(What to do)
Every line from the one containing "Perennial Encyclopedia (413, 1810)" through the end of the listing below goes in the output, exactly and without pictures.

(Given entries)
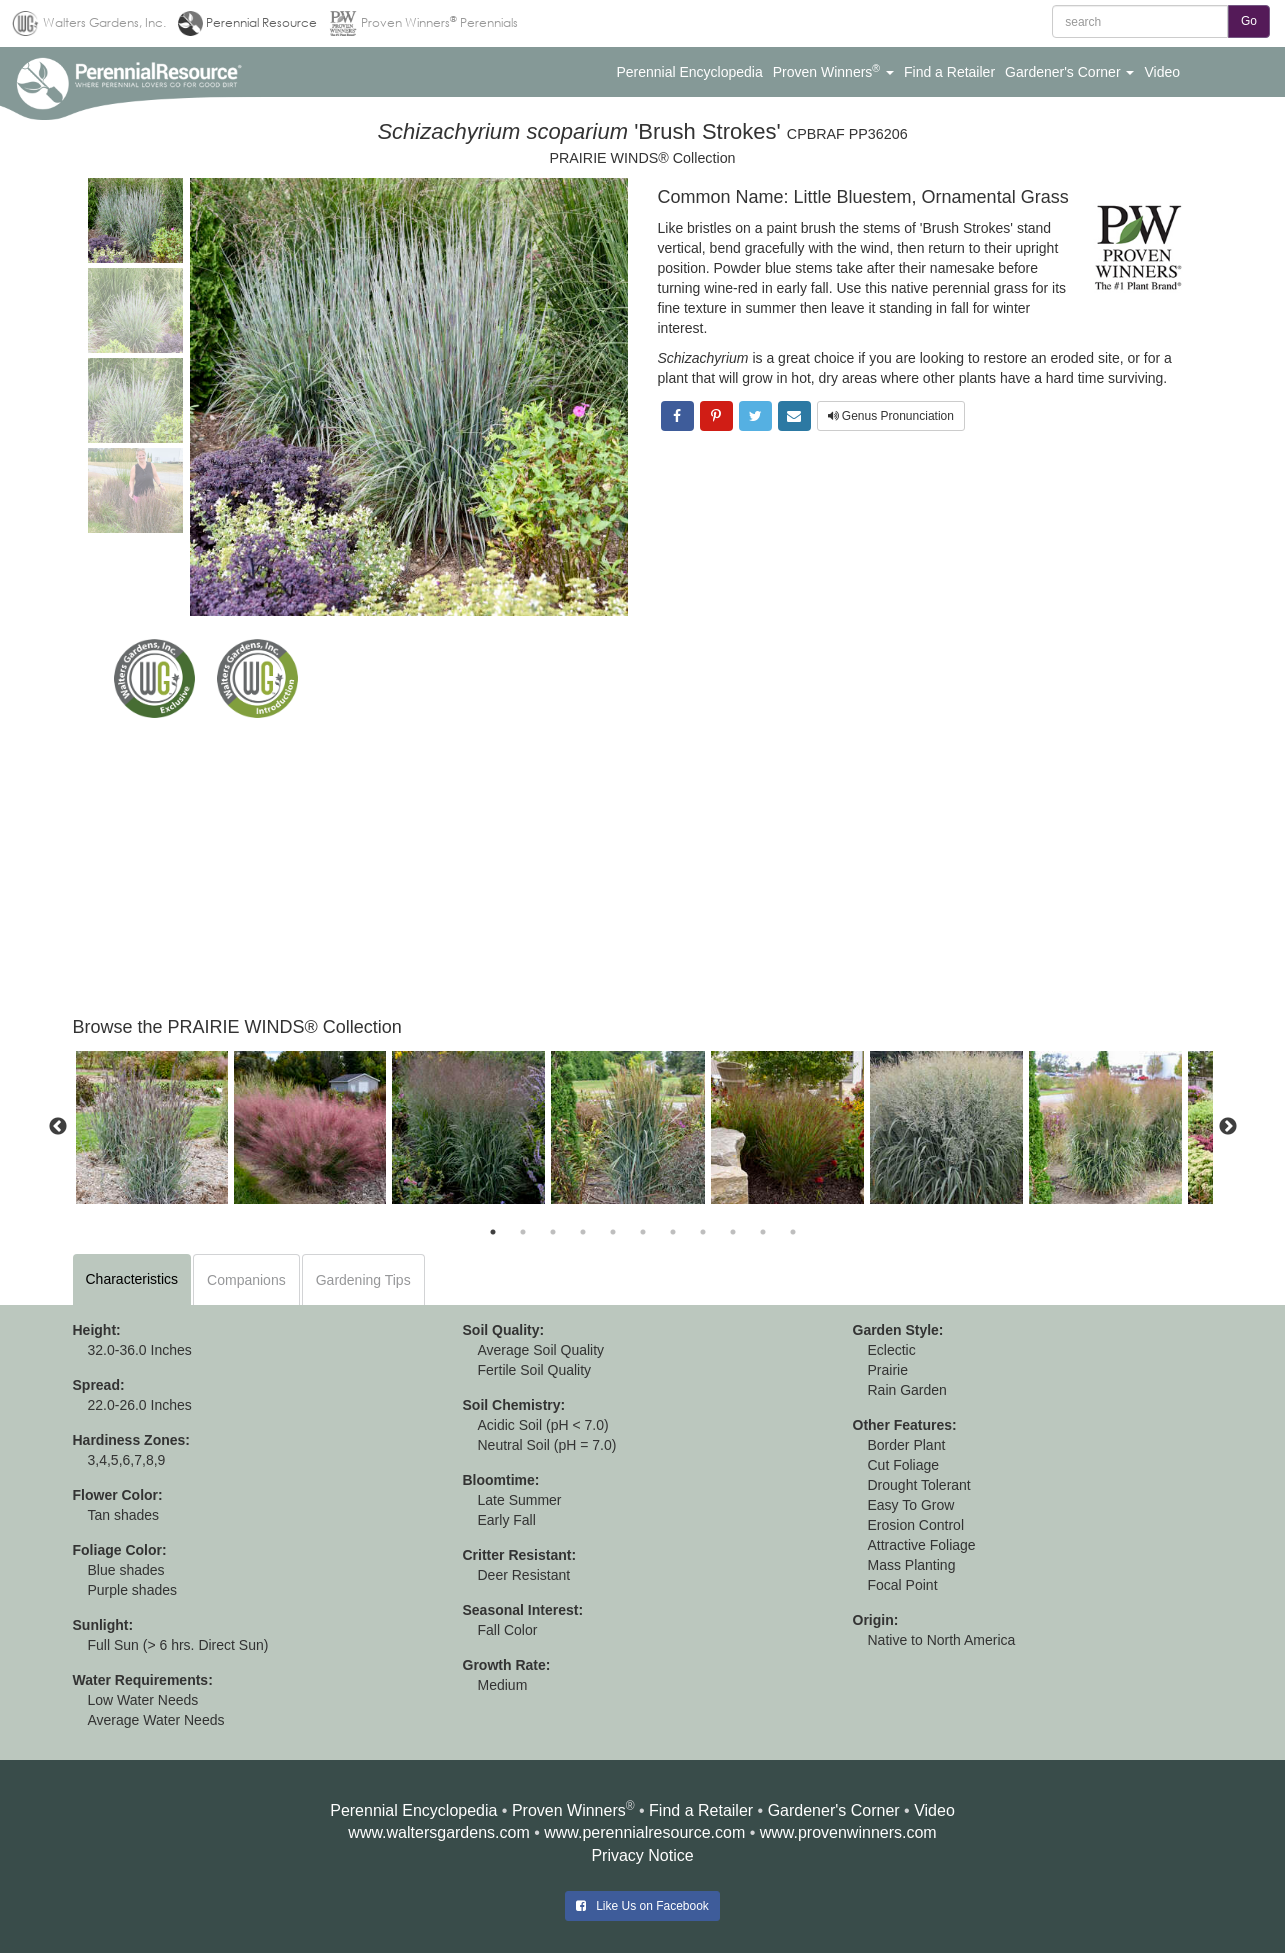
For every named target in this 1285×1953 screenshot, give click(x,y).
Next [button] (1228, 1127)
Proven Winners (569, 1810)
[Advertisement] (643, 868)
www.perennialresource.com (644, 1832)
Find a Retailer (701, 1810)
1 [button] (493, 1232)
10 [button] (763, 1232)
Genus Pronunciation (891, 416)
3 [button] (553, 1232)
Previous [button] (58, 1127)
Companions (246, 1280)
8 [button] (703, 1232)
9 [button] (733, 1232)
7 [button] (673, 1232)
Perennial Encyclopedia (413, 1810)
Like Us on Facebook (642, 1906)
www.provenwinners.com (848, 1832)
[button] (689, 72)
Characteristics (132, 1279)
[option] (152, 1127)
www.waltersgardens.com (438, 1832)
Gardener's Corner (834, 1810)
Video (934, 1810)
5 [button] (613, 1232)
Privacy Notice (642, 1855)
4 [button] (583, 1232)
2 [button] (523, 1232)
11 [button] (793, 1232)
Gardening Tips (363, 1280)
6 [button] (643, 1232)
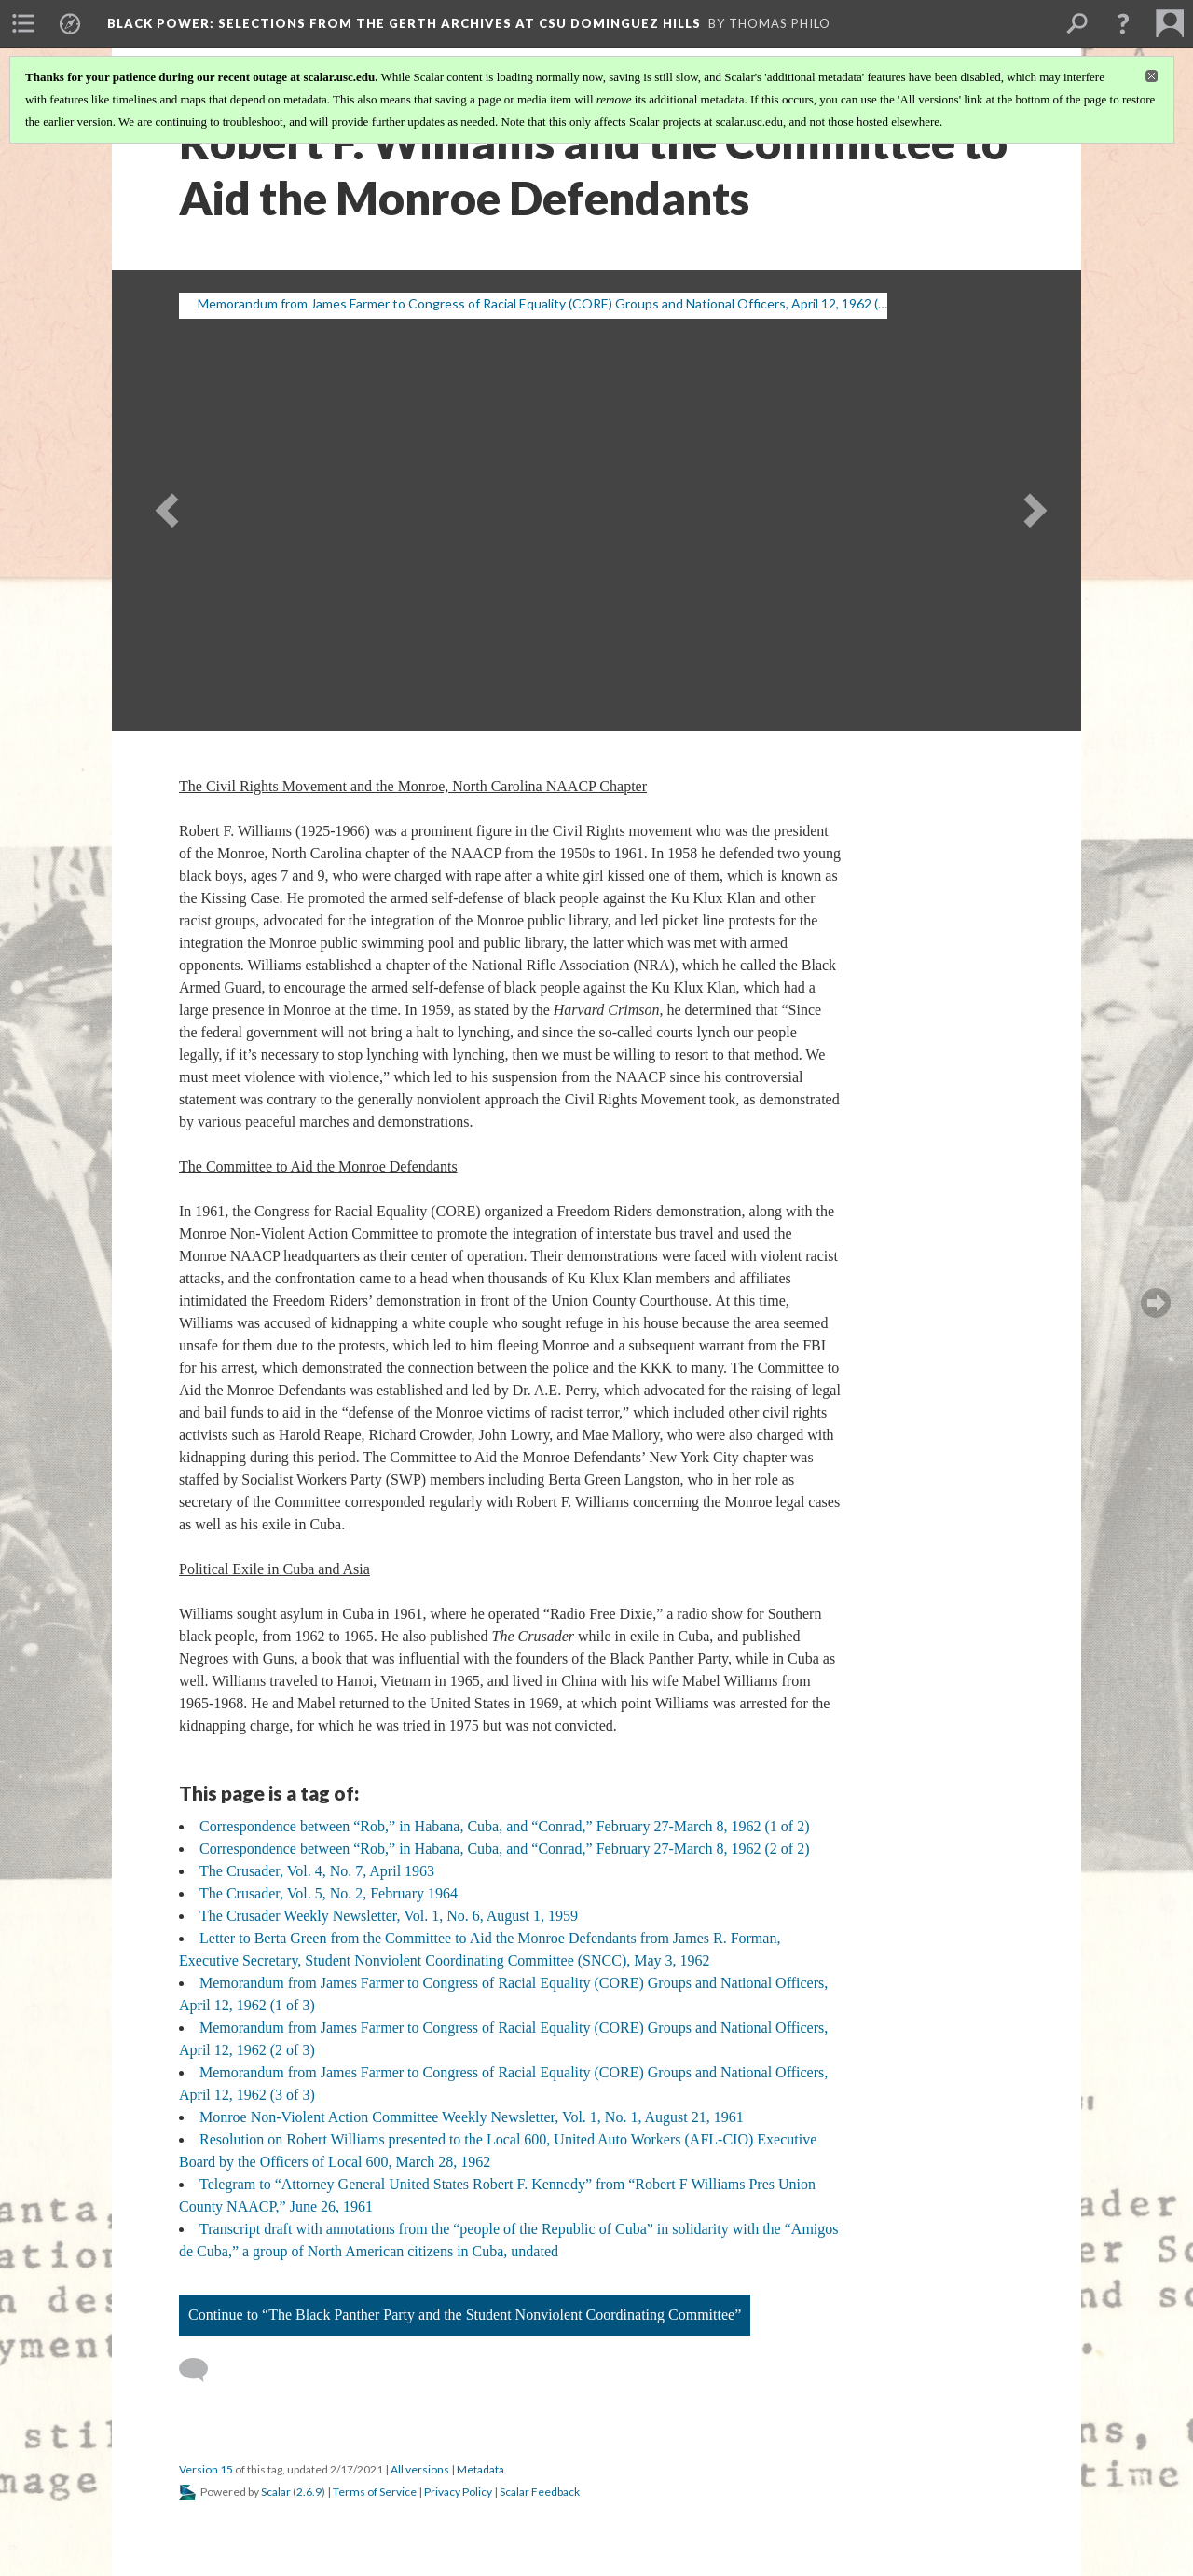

(Solution to this task)
Perennial Encyclopedia (413, 1810)
Like Us on Facebook (642, 1906)
www.provenwinners.com (848, 1832)
[button] (689, 72)
Characteristics (132, 1279)
[option] (152, 1127)
www.waltersgardens.com (438, 1832)
Gardener's Corner (834, 1810)
Video (934, 1810)
5 [button] (613, 1232)
Privacy Notice (642, 1855)
4 [button] (583, 1232)
2 [button] (523, 1232)
11 [button] (793, 1232)
Gardening Tips (363, 1280)
6 [button] (643, 1232)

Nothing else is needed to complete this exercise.